[Your task] The answer must consist of every line from the entries below that contains the word "Details".

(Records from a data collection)
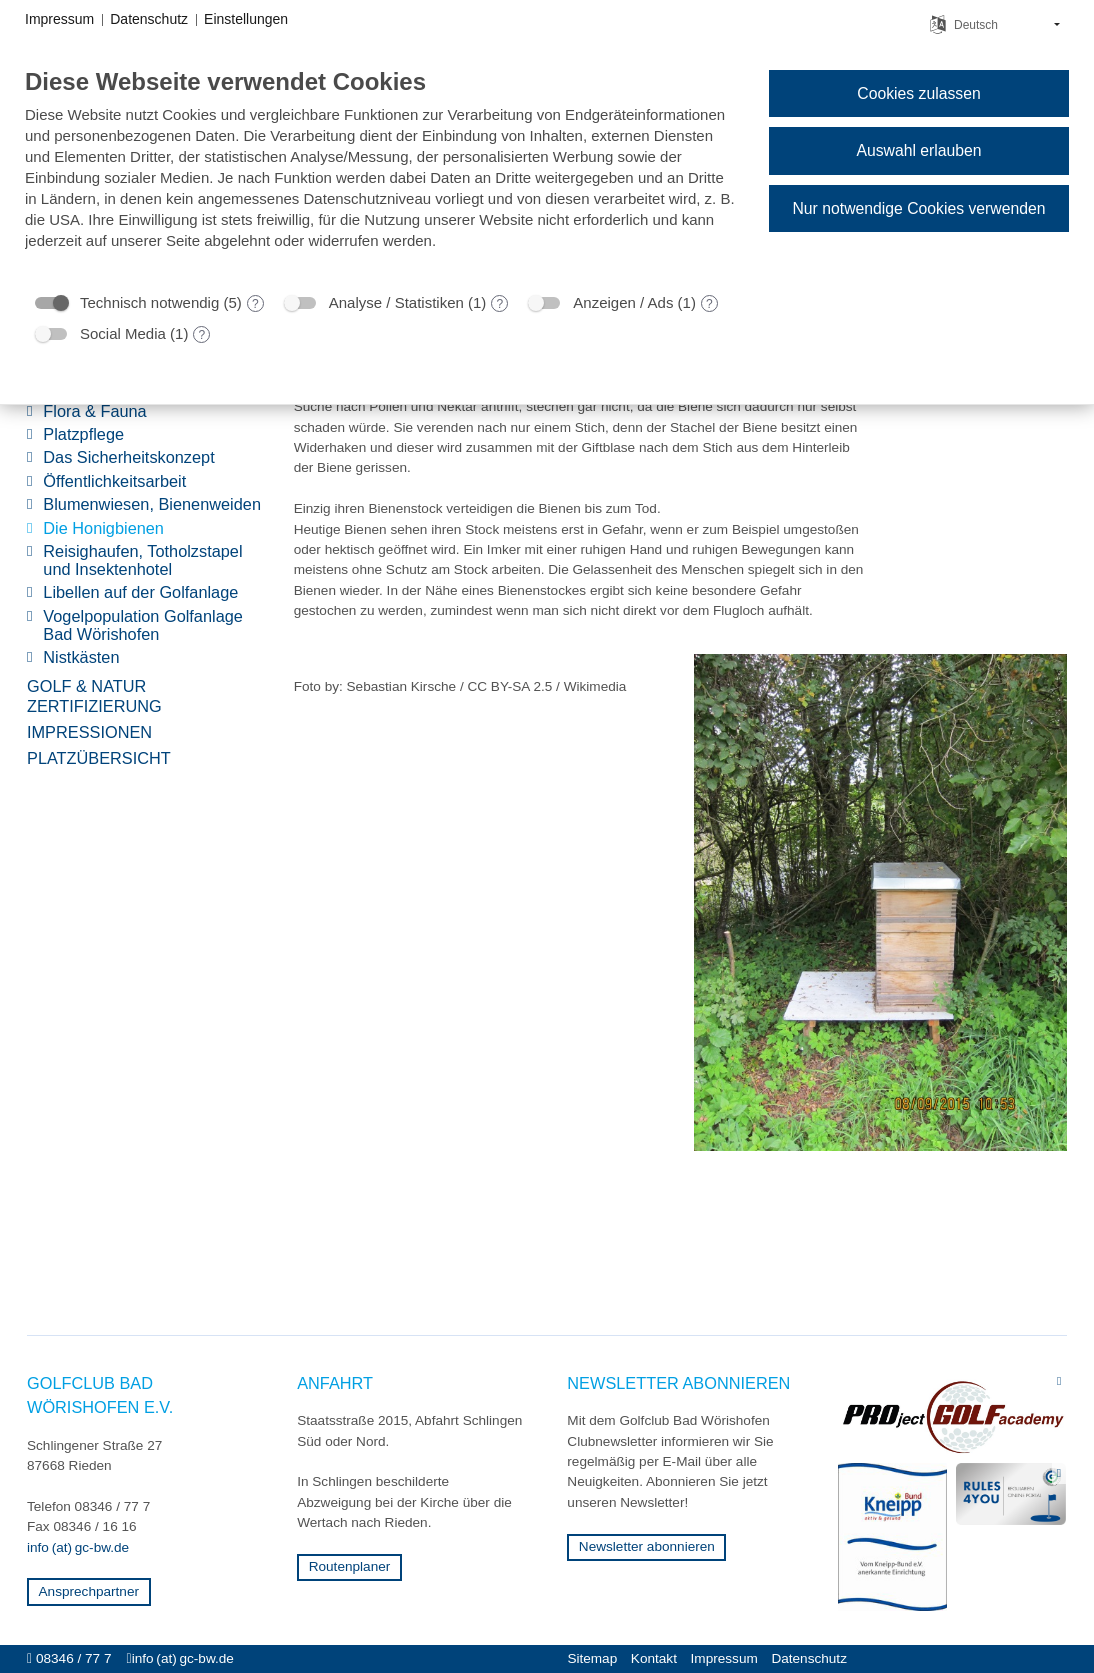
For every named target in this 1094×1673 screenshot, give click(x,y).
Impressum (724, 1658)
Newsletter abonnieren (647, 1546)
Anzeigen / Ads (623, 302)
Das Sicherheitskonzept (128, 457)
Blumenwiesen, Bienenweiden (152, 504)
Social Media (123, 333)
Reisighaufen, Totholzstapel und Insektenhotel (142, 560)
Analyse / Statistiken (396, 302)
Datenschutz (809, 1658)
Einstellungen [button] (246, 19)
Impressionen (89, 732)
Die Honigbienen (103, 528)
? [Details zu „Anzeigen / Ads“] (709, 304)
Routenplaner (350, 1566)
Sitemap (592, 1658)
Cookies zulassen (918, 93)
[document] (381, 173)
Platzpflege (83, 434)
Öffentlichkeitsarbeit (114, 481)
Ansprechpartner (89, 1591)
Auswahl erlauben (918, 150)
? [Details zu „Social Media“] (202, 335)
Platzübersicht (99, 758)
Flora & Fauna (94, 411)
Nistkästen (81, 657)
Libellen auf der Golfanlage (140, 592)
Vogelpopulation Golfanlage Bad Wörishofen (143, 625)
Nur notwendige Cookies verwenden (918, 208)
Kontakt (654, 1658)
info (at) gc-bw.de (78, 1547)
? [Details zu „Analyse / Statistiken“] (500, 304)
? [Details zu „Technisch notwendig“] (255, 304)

* * *

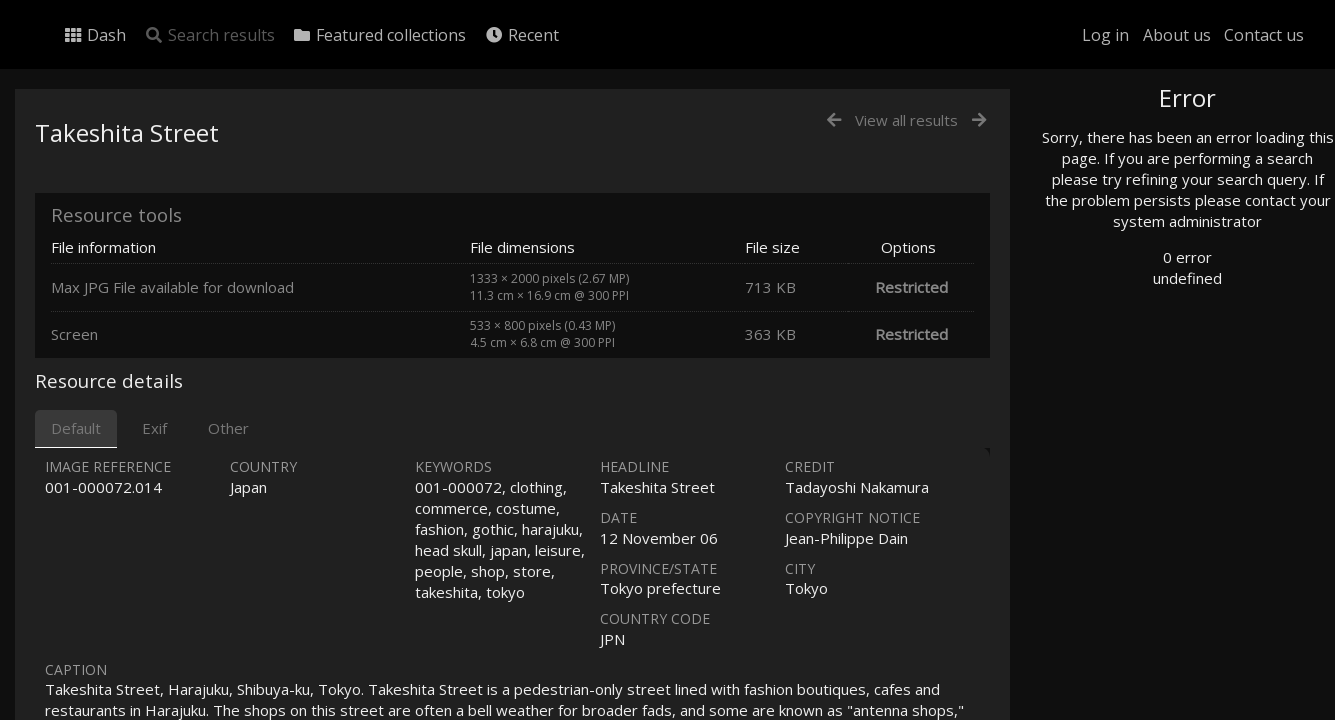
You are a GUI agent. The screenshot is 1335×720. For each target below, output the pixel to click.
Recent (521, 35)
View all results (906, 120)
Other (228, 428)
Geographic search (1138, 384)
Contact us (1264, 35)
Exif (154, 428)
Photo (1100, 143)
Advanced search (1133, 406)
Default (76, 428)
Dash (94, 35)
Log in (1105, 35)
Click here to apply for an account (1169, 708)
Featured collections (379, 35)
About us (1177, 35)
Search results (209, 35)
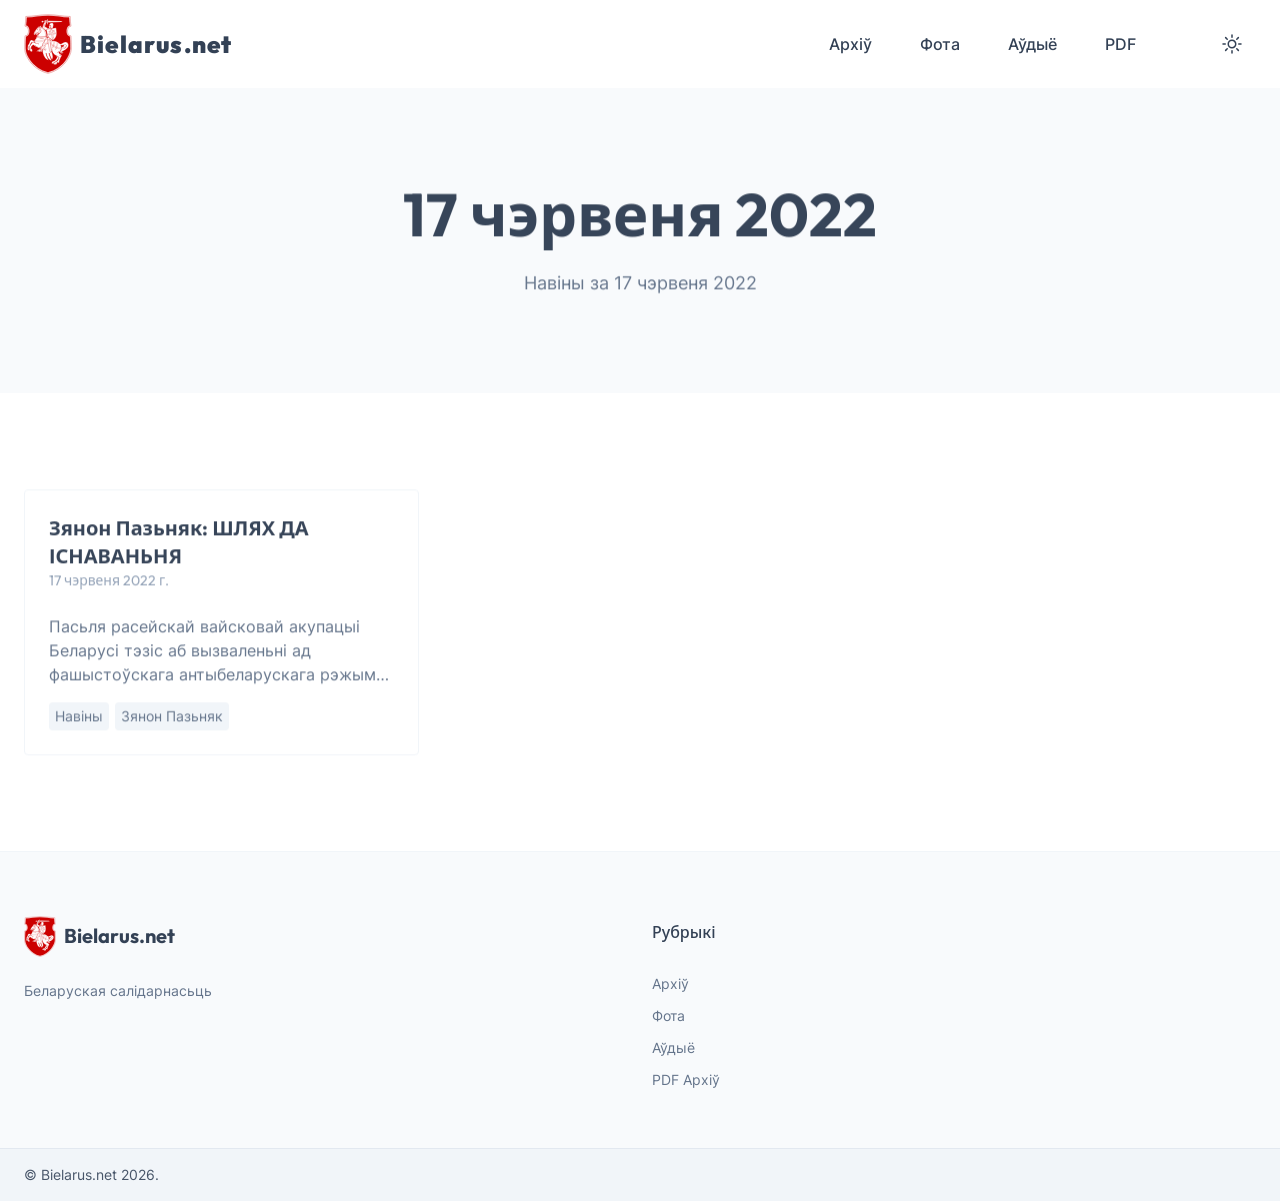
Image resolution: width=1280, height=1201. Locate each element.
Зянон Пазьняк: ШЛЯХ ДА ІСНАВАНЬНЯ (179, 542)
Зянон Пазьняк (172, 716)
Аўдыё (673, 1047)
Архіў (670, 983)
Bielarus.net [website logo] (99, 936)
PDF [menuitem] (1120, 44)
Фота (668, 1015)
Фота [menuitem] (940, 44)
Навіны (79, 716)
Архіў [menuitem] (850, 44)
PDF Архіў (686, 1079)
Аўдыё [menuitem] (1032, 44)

[Solution below]
? [Details zu „Anzeigen / Ads“] (709, 304)
? [Details zu „Social Media“] (202, 335)
? [Details zu „Analyse / Statistiken“] (500, 304)
? [Details zu „Technisch notwendig“] (255, 304)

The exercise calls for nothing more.